Com certeza há pessoas boníssimas, e sinceramente
interessadas no bem comum, na maioria das "causas" em
cartaz hoje em dia não lhes passaria pela cabeça,
também, imaginar que estão construindo um mundo
totalitário. Mas sua recusa em raciocinar um pouco mais,
e em agredir a lógica um pouco menos, acaba levando-as,
mesmo que não percebam, a uma postura de autoritarismo
aberto diante da vida.

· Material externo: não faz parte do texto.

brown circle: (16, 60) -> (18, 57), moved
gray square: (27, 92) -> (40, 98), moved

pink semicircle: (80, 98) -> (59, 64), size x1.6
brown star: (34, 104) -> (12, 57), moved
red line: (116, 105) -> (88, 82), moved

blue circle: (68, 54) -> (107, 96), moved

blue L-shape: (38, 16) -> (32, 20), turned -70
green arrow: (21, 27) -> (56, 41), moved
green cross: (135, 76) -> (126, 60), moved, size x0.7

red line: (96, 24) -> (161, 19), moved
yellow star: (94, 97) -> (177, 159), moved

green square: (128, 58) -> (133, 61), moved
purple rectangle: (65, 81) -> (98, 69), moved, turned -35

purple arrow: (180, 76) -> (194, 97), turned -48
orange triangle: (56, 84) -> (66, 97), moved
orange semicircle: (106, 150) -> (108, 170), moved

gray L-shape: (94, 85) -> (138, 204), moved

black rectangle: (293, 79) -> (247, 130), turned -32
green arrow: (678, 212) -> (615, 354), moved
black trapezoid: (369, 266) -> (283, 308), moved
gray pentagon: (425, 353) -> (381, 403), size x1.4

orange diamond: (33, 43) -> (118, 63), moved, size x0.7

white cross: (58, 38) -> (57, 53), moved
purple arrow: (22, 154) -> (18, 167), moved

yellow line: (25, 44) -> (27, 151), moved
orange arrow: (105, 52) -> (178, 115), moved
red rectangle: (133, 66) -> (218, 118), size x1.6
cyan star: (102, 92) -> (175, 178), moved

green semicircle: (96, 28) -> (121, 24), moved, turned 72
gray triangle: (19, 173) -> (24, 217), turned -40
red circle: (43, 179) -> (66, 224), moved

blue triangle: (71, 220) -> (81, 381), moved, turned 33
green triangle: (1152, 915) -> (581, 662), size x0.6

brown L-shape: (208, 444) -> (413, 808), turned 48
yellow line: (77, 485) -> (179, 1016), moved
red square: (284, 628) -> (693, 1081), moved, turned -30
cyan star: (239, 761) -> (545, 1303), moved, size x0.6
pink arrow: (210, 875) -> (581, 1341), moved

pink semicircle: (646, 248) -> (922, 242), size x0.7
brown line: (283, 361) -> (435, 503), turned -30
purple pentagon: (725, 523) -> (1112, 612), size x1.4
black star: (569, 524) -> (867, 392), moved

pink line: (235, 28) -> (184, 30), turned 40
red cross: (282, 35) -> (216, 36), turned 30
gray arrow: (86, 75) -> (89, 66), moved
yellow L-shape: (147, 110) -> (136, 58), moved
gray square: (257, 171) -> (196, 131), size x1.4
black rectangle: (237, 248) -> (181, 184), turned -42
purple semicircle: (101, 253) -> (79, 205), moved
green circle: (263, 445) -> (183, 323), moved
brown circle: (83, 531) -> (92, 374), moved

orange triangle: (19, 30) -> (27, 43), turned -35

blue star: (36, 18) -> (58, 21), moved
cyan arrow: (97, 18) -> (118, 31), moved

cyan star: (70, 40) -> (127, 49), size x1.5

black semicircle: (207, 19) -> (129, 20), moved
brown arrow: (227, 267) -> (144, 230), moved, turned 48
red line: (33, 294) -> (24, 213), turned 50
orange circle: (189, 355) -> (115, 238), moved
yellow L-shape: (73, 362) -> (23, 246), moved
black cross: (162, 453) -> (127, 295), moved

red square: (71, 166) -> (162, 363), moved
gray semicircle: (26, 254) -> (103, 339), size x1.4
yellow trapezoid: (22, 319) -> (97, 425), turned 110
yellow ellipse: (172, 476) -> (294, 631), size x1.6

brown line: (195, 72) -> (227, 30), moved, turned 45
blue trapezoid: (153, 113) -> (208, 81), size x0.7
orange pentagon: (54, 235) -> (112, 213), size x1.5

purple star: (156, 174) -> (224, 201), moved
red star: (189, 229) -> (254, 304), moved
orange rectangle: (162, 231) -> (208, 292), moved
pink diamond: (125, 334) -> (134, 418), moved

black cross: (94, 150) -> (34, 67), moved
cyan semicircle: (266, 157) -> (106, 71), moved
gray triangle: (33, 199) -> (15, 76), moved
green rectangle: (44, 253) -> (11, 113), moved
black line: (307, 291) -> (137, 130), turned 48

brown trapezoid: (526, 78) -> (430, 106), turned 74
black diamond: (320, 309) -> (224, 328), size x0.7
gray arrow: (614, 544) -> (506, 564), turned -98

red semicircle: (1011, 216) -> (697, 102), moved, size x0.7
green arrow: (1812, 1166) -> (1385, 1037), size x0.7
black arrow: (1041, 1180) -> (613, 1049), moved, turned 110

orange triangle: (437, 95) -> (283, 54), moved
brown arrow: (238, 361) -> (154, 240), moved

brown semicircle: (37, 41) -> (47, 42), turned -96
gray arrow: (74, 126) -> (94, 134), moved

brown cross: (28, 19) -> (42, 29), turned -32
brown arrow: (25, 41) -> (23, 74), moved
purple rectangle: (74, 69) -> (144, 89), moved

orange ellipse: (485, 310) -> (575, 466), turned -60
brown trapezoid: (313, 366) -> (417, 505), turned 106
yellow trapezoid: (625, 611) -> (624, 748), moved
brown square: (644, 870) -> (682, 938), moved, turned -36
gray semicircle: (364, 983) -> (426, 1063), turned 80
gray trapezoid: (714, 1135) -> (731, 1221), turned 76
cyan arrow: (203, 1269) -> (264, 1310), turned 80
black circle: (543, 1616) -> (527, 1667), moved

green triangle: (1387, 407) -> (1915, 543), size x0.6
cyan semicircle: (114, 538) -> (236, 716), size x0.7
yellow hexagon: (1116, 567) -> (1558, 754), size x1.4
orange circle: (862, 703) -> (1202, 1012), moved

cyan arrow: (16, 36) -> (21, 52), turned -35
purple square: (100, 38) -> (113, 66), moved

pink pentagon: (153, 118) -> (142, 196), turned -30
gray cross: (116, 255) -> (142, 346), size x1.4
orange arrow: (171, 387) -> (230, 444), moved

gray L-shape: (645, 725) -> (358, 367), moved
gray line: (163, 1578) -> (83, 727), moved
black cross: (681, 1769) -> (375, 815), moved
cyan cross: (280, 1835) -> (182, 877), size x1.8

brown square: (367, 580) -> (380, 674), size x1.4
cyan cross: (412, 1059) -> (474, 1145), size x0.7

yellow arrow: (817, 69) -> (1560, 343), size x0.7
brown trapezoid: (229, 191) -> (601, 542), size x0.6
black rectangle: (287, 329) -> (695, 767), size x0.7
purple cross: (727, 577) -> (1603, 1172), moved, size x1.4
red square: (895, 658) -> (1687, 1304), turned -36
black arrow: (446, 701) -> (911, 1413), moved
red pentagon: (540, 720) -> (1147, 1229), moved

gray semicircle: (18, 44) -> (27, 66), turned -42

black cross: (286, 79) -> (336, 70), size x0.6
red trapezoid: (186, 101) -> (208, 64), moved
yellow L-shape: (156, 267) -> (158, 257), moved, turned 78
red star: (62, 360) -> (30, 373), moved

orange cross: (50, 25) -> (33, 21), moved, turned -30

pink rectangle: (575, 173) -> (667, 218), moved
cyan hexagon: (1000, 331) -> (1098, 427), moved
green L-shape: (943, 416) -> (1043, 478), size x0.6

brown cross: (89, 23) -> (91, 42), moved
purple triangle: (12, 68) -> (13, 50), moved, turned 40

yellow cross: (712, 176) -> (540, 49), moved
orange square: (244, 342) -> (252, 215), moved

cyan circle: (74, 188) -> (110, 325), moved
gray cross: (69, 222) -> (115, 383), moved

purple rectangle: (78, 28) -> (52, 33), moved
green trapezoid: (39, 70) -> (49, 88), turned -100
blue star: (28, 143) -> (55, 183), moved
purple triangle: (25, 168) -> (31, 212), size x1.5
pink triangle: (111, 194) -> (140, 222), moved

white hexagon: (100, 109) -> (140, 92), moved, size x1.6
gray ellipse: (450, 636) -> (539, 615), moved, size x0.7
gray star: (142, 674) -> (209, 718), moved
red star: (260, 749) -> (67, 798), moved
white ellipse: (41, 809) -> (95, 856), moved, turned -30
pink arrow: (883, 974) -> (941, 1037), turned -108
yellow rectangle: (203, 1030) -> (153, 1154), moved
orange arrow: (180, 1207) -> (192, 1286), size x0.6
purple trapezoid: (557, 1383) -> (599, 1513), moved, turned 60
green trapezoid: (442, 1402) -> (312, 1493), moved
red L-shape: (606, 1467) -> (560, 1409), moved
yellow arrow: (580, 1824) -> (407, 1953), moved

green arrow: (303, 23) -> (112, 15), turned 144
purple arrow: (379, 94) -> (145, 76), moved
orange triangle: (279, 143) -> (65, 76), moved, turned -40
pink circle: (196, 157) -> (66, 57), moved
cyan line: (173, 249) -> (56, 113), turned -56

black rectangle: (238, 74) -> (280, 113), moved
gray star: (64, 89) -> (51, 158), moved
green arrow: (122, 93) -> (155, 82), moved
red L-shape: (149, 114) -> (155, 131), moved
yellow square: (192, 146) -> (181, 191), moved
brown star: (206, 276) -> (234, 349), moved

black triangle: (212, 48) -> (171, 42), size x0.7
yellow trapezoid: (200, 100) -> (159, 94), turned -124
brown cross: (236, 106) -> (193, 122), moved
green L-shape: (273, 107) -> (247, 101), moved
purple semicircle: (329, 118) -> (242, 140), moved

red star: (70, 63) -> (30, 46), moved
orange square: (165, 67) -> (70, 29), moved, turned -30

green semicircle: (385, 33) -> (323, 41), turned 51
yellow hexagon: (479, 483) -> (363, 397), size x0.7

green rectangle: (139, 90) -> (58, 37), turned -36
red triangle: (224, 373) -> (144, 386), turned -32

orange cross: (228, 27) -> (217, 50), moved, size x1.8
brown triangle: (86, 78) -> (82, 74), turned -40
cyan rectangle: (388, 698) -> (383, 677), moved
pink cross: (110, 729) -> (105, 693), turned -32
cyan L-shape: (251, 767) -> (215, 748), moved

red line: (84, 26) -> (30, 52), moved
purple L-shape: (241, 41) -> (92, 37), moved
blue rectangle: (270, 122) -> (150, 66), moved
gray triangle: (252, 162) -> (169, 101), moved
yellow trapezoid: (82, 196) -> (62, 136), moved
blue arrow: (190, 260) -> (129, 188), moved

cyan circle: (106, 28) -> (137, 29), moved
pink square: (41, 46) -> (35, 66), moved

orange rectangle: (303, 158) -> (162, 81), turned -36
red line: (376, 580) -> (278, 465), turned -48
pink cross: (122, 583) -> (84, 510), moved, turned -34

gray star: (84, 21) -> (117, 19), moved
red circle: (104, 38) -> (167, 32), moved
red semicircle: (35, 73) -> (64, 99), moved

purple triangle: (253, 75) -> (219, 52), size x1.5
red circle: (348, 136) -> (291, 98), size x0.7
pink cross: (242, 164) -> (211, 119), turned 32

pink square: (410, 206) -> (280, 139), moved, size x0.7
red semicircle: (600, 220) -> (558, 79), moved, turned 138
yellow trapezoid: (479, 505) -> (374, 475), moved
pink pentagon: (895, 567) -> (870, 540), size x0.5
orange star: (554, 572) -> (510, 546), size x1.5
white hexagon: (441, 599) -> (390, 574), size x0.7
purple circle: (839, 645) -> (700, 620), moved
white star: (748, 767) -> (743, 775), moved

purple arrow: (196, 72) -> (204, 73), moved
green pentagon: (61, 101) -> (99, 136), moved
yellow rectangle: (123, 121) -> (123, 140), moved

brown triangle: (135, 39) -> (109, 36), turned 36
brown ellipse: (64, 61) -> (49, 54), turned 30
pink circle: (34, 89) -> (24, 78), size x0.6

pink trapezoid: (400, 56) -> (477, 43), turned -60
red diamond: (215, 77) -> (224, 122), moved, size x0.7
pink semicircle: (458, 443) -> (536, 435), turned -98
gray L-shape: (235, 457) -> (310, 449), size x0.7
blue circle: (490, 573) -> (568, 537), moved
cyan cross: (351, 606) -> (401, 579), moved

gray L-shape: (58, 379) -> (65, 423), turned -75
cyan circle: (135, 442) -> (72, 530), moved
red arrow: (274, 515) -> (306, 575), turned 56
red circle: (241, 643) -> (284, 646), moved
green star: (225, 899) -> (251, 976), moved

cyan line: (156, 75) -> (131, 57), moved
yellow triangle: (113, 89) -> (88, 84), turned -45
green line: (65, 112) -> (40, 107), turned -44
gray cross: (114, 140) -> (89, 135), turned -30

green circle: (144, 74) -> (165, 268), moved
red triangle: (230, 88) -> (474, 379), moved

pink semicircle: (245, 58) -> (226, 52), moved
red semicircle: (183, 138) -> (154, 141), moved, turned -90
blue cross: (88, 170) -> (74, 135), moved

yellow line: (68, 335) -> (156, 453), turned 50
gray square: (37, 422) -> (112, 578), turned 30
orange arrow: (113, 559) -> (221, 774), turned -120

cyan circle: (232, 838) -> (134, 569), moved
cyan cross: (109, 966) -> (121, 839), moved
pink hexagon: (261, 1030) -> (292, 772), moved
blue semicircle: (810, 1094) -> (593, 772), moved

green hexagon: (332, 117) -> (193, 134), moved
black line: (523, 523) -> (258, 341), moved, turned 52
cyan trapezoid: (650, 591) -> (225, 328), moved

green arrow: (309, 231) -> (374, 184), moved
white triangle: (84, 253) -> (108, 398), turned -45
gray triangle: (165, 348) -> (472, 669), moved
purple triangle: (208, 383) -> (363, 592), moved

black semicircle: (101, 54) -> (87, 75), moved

A modelo Gisele Bündchen, por
exemplo, propõe nada menos que uma "lei internacional"
obrigando todas as mulheres a amamentar seus filhos.
Gisele pode ser mesmo uma devota dessa postura, mas, ao
querer que sua opinião pessoal seja transformada em
"lei", ela mostra uma outra devoção: o desejo de mandar
no comportamento dos outros. E as mulheres que não
querem amamentar - como ficam os seus direitos? Qualquer
pessoa que quer nos impor uma escolha forçada, diz o
psicanalista Contardo Calligaris, de São Paulo.
provavelmente está interessada, acima de tudo, em
"afirmar e consolidar seu poder sobre nós".
Um outro tóxico que alimenta essa marcha da insensatez é
a ignorância. Somada à decisão de atirar primeiro nos
fatos, e perguntar depois quais eram mesmo esses fatos,
leva a episódios de circo como o movimento "Gota d'Água"
- no qual um grupo de atores e atrizes tentou
demonstrar, no fim de 2011, que a usina de Belo Monte
seria uma catástrofe sem precedentes para o Rio Xingu e
para a ecologia brasileira cm geral. No vídeo que
gravaram com o propósito de provar suas razões,
confundiram o Pará com Mato Grosso, colocaram a usina a
mais de 1 000 quilômetros do lugar onde está sendo
construída e denunciaram a inundação de terras ocupadas
por índios quando não há um único índio na área a ser
alagada. Foi um desempenho digno de entrar na lista das
piores respostas do Enem. Mas os artistas continuam
achando que estão certíssimos: sua "causa" é justa,
dizem eles, e meros tatos como esses não têm a menor
importância. pois o que interessa é o triunfo do bem.
"Não há expediente ao qual o homem deixará de recorrer
para evitar o real trabalho de pensar", disse, no fim
dos anos 1700. o grande mestre da arte inglesa do
retrato, sir Joshua Reynolds. Hoje, mais de 200 anos
depois, sua tirada é um resumo praticamente perfeito da
turbina-mãe que faz girar a máquina das "causas" justas.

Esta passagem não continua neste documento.